Problem to work on.
Without including the pictures, copy out every line below.

The data.
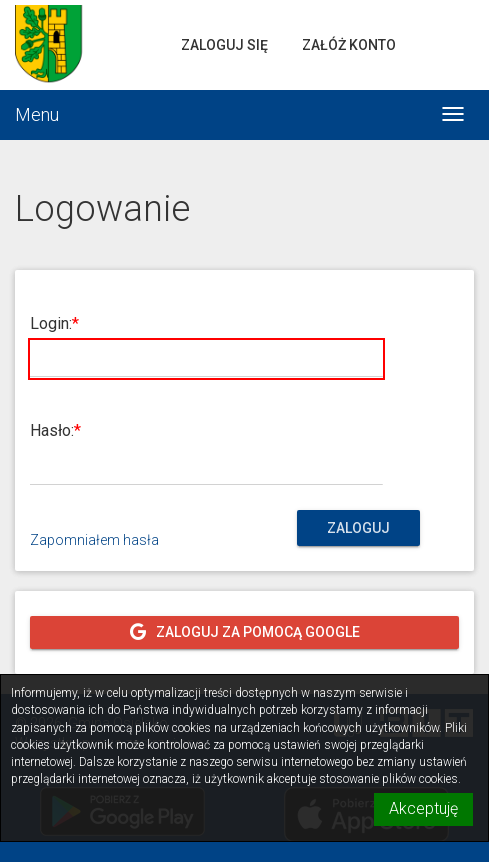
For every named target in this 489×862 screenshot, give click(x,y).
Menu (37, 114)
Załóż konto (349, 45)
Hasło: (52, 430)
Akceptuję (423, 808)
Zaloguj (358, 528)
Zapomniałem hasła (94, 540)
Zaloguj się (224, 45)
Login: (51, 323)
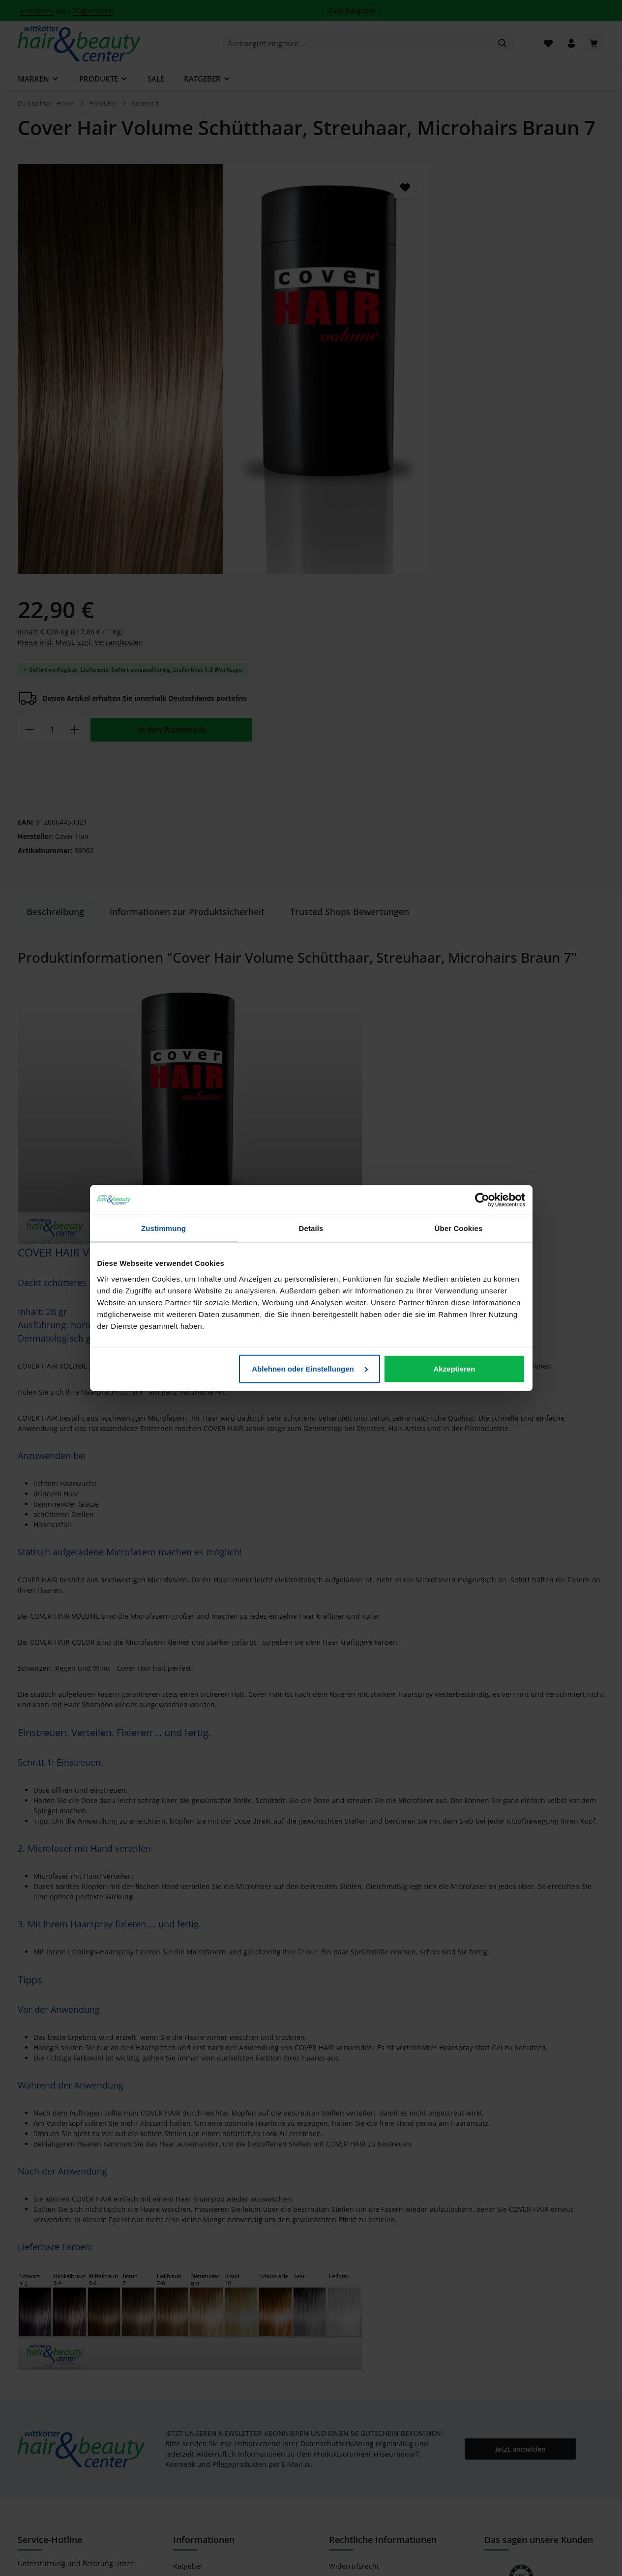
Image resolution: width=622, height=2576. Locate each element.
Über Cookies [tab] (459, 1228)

Result of this task.
For every named target in this 489×862 screenshot, give click(x,y).
Menu (37, 114)
Załóż konto (349, 45)
Hasło: (52, 430)
Akceptuję (423, 808)
Zaloguj (358, 528)
Zapomniałem hasła (94, 540)
Zaloguj się (224, 45)
Login: (51, 323)
Image resolution: width=622, height=2576. Locate each element.
Über Cookies [tab] (459, 1228)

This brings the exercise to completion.